Come in FLASHDANCE, il traguardo per il giovane ballerino - talento "naturale" lo chiamano nel film - è quello di salire il gradino dell'affermazione sociale e artistica. Sfondare all'audizione, vincere la gelosia dei colleghi, governare i sentimenti oltre che la ragione per vedere finalmente il proprio nome brillare sulle insegne di Broadway. Nulla di particolarmente inedito, nulla che la meccanica hollywoodiana non abbia già rimasticato infinite volte.Quando il tema è risaputo si può tentare di guardarsi un po' attorno. Osservare le figure che fanno da sfondo, scavare nello sfondo medesimo, sforzarsi di rendere simpatici i protagonisti per influenzare (rendere credibile, approfondita psicologicamente, identificabile) una storiella fritta e rifritta. È quanto succedeva in FLASHDANCE; che difatti vale assai di più di quanto sia considerato dalla critica cosiddetta seria. Ed è quanto non accade per nulla in questo STAYING ALIVE; anche se i suoi autori (dal regista Stallone, lodato soprattutto per il suo rocky 2 allo status symbol John Travolta) furono fin troppo considerati dalla medesima critica seria.
Di queste immagini ritmo-musicate si dice di solito, tanto per cavarsi d'impiccio che sono ben filmate. Onestamente, non mi pare il caso: qualsiasi spot pubblicitario di livello superiore è fotografato e montato altrettanto brillantemente delle scene di danza di STAYING ALIVE. Della trama abbiamo detto: il nostro ragazzone esita tra la prima ballerina, celebre e oltretutto ricchissima che gli può facilitare la carriera.
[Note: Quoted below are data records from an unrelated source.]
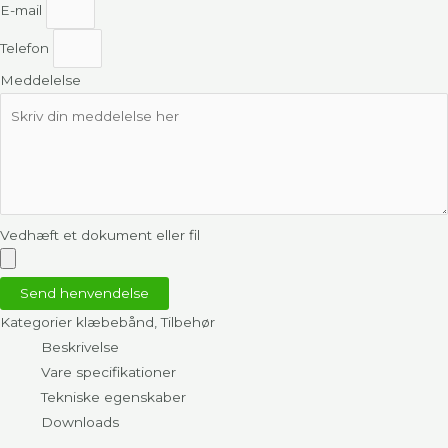
E-mail
Telefon
Meddelelse
Vedhæft et dokument eller fil
Send henvendelse
Kategorier
klæbebånd
,
Tilbehør
Beskrivelse
Vare specifikationer
Tekniske egenskaber
Downloads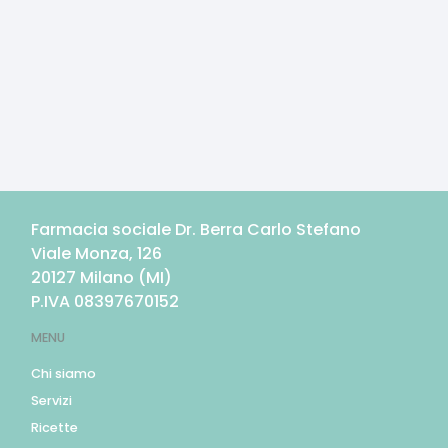
Farmacia sociale Dr. Berra Carlo Stefano
Viale Monza, 126
20127
Milano
(
MI
)
P.IVA
08397670152
MENU
Chi siamo
Servizi
Ricette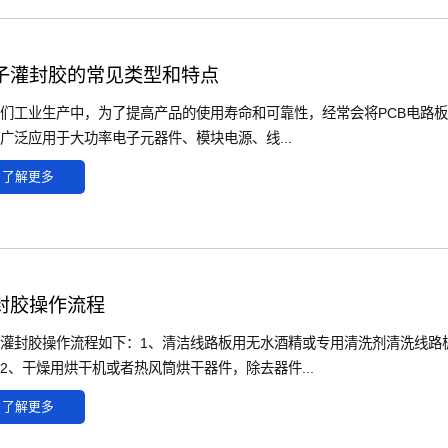
子灌封胶的常见类型和特点
们工业生产中，为了提高产品的使用寿命和可靠性，经常会将PCB电路
广泛应用于大功率电子元器件、模块电源、线...
了解更多
封胶操作流程
灌封胶操作流程如下：1、清洁线路板用无水酒精或专用清洗剂清洗线路
2、干燥用烘干机或者热风筒烘干器件，除去器件...
了解更多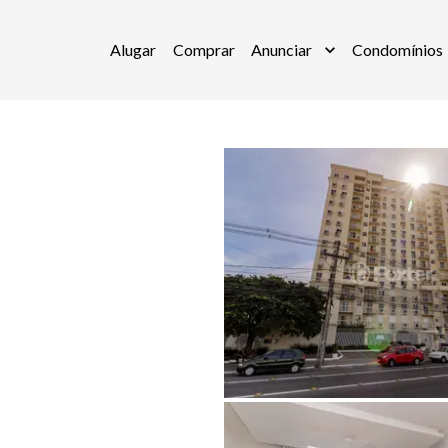
Alugar
Comprar
Anunciar
Condomínios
E la brava ragazza che milita fra le girl di secondo rango; che dà maggior affidamento in prospettiva futura svezzamento marmocchi, raccomodamento calzini. La sceneggiatura, anche in una faccenda così elementare è piuttosto sbilenca: gli andirivieni del Travolta da una all'altra diventano, oltre che incomprensibili, insopportabili (per noi: figuriamoci per le due poverette). Lo sfondo è quello che è: discoteche con i faretti rossi, laghetto ghiacciato di Central Park, grattacieli a Manhattan, casetta natale di Brooklin con la mamma dentro a preparare il dolce. Rimane John Travolta: lucido di sudore sui muscoli vaporizzati allo spray fra una ripresa e l'altra, spaventosamente costruito nello sguardo celeste spalancato o nella sculettata in jeans eseguita davanti allo specchio.
Concupito dalle febbricitanti del sabato sera, sballottato da un letto all'altro delle primedonne, occhieggiato da etero e homo, desiderato da signorine di buona famiglia e da figlie di buona donna, Travolta è un oggetto di consumo lussuoso e non posso dire quanto appetibile. Esattamente come una Sofia, una Brigitte o una Marylin di qualche anno fa. L'unica differenza sta nel fatto che lui è maschio; e quelle che lo rimirano e utilizzano, donne. In questo ribaltamento di una formula usata da sempre sta l'interesse di STAYING ALIVE. Che questo basti o meno a giustificare la spesa e l'impresa lo vedremo dalle classifiche d'incasso a fine stagione.